The ebb-tide moved along the sea-weedy perches stuck in the mud to mark the fairway. A mist was rising like steam from the top of the water, which moved slower with its weight of surface slush. The slush became clotted, and hardened, and suddenly ceased to move. The star-points dulled. Orion was stripped of his flashing, the green tongue of Sirius was mute, the Swan lost her lustre, the glare of the Bull faded.

Kack! croaked Old Nog, flapping up from the fish carcass as a fox slunk down to it. The tips of his open beak were red with the frozen blood of a speared rat, which was sticking in his gullet. In swaying flight, reed-like legs hanging with weakness, the heron set off for the gravel pools of the Shrarshook. Kack! he called to his mate, who was standing in the ebb to her knees, fifty yards beyond the slide. She did not move; nor did the tide.

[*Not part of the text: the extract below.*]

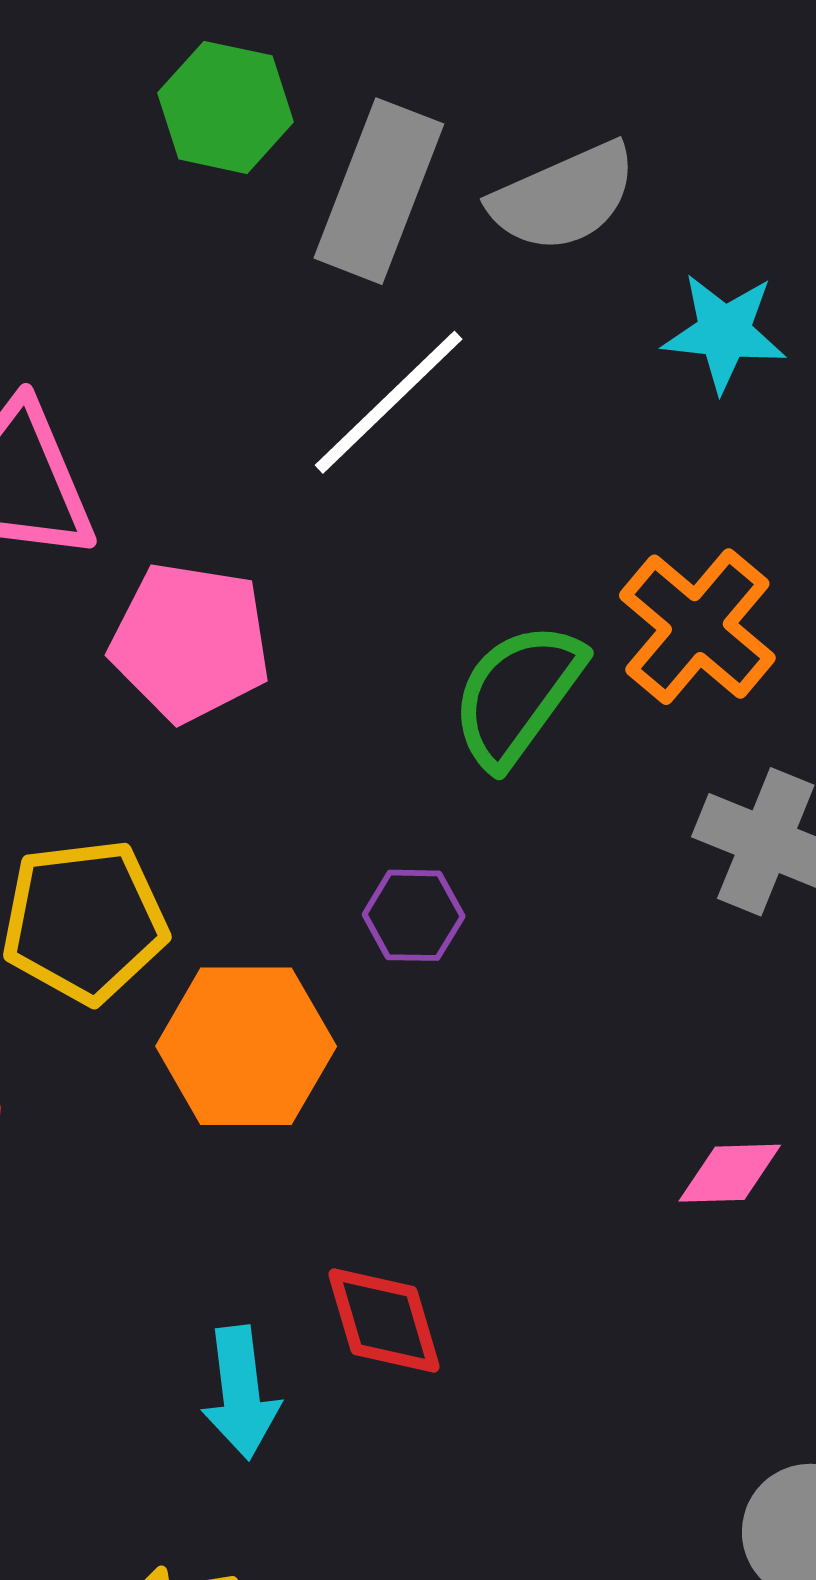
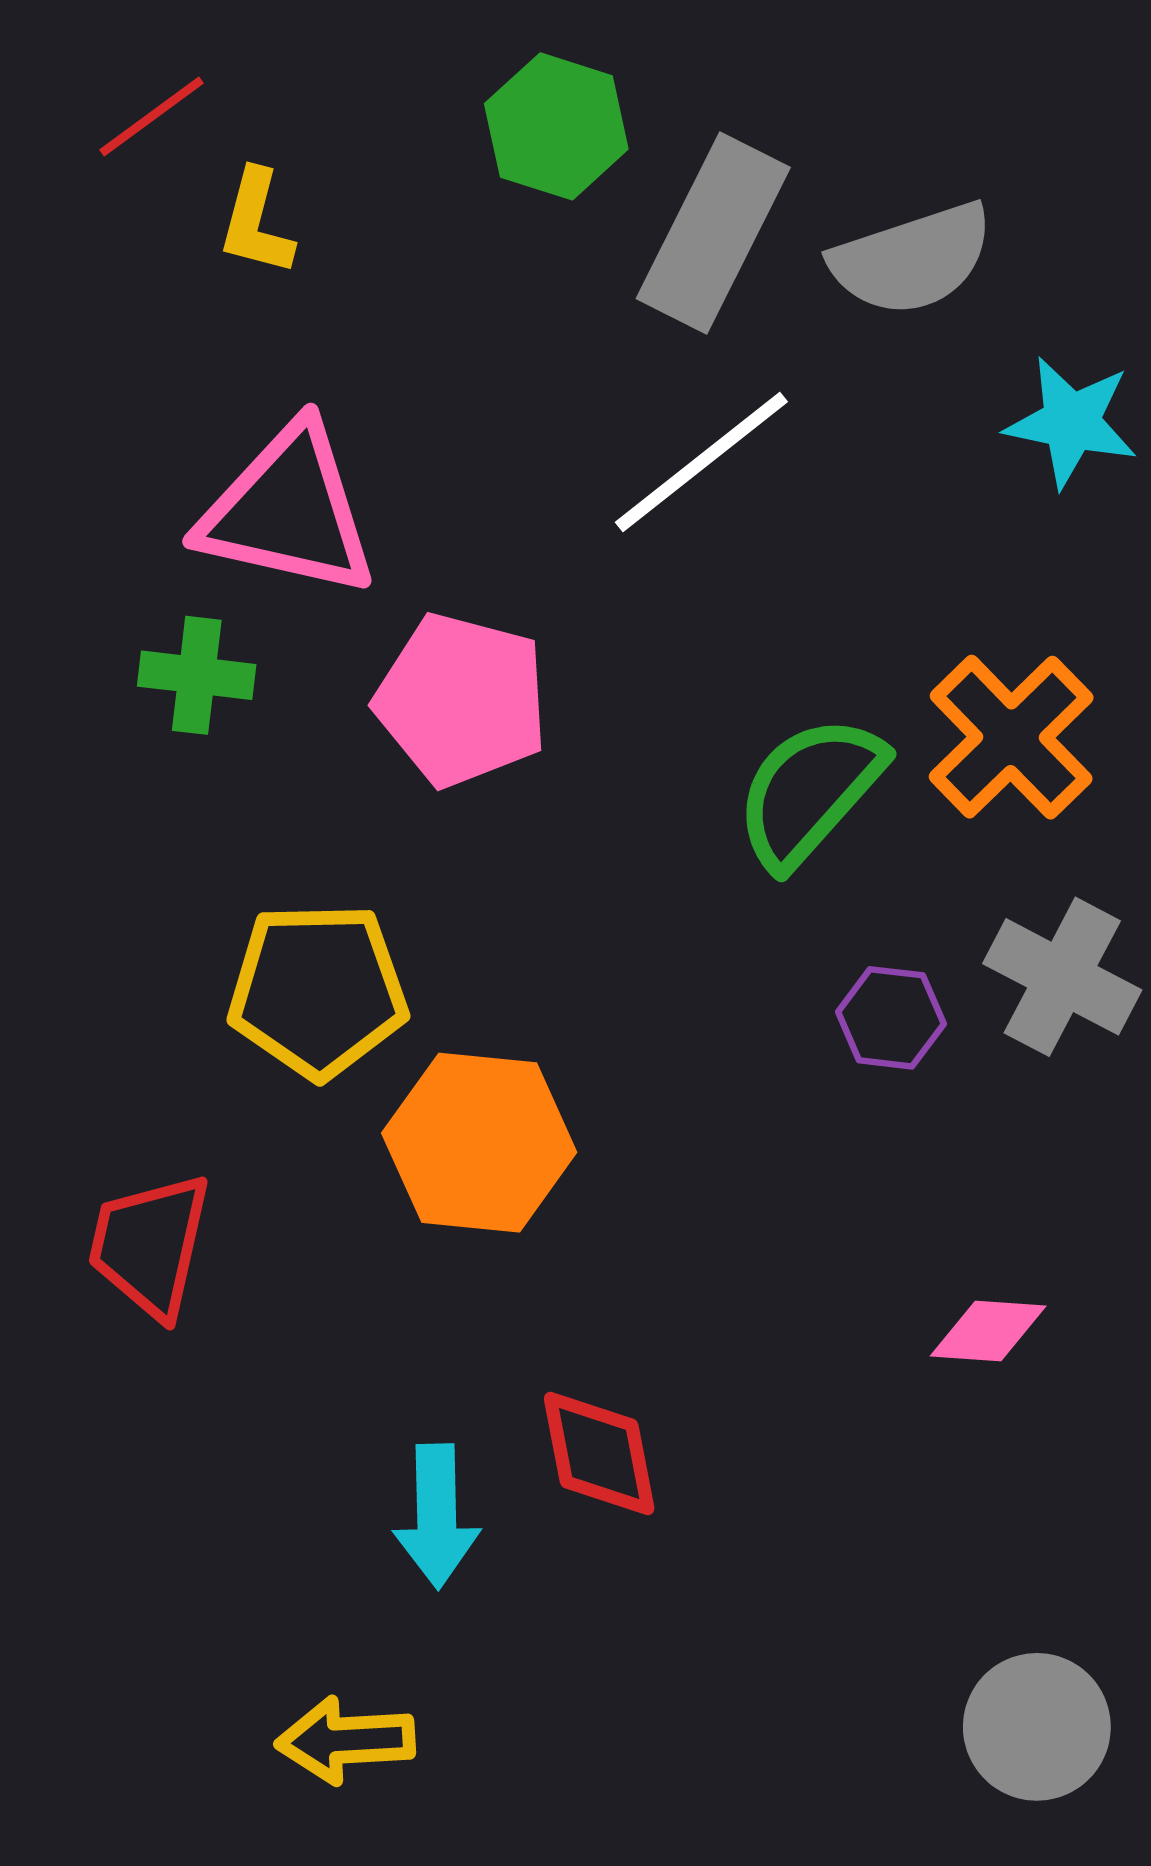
purple hexagon: (414, 915) -> (891, 1018), moved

Krark! called Old Nog at dawn, flying over the pill, and calling his mate again. Hu-ee-ee-ic! whistled Tarka to Marland Jimmy, who had not answered since the star-points had suddenly dimmed and vanished off the water. Hu-ee-ee-ic!—a thin, hard cry, which Greymuzzle heard among the reeds of the duckpond. Hu-ee-ee-ic! travelling through the ice-blink in the pill, and out across the estuary.

Bubu stared down at Tarka walking over to the eastern sea-wall; fanned above him before beating away. The Arctic Owl perched fifty yards below Tarka’s slide on something that swayed and creaked to its weight, but bore it upright. Staring around with several complete turns of its head, Bubu fixed orange-rimmed eyes on a mask set stiff before and below it. There was no movement; there was no life. The owl stared round again, and flew away, leaving its narrow perch swaying on reed-like legs, as though nodding to the head of Marland Jimmy gazing film-eyed out of the ice.